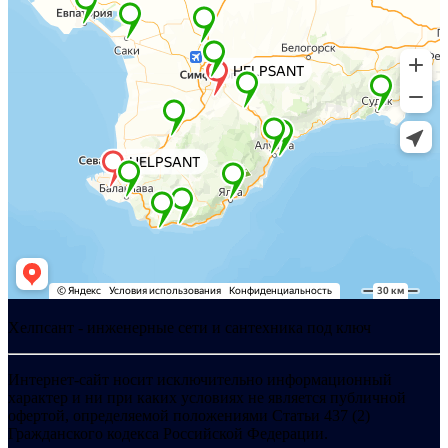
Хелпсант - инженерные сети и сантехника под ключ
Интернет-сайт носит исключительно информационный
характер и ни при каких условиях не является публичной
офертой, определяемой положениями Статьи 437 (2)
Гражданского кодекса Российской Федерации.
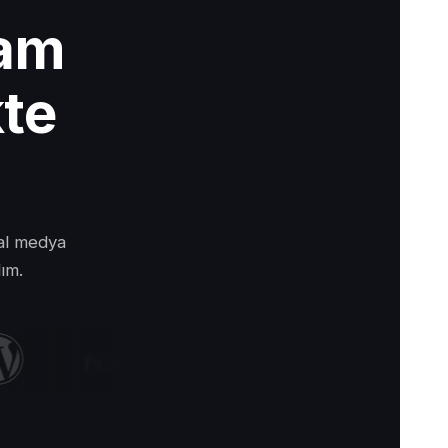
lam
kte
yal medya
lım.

────────────────

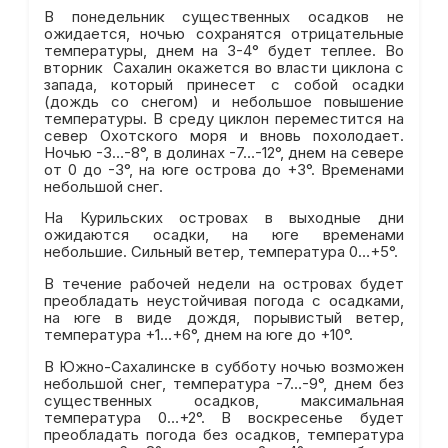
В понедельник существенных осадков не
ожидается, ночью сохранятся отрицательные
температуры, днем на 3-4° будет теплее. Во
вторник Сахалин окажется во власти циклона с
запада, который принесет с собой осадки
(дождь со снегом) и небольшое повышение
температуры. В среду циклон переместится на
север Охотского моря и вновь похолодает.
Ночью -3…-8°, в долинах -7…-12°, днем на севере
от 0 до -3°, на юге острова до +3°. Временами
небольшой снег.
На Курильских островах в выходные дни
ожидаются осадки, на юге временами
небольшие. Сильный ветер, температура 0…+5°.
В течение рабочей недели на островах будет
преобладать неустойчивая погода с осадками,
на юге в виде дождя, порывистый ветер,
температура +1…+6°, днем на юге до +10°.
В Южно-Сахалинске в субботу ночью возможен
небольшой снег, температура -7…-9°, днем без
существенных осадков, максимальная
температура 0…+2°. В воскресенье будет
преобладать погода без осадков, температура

────────────────

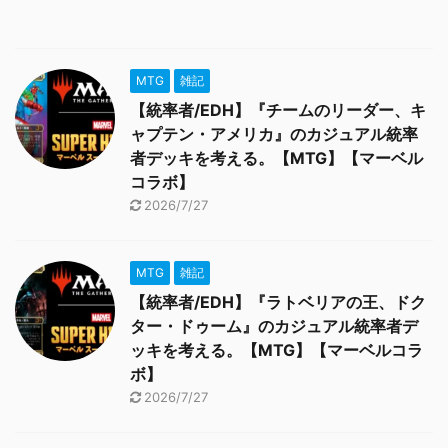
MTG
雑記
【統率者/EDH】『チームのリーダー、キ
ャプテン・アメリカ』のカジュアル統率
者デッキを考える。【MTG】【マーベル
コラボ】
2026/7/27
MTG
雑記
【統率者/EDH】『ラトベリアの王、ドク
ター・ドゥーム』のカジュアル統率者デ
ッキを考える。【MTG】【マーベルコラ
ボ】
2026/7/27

────────────────

THE TASK:
Find the line with "температура +1…+6°, днем на юге до +10°." in the entries above. Retype it and each line after it, exactly, through the line with "преобладать погода без осадков, температура", and stop there.

TASK SOLUTION:
температура +1…+6°, днем на юге до +10°.
В Южно-Сахалинске в субботу ночью возможен
небольшой снег, температура -7…-9°, днем без
существенных осадков, максимальная
температура 0…+2°. В воскресенье будет
преобладать погода без осадков, температура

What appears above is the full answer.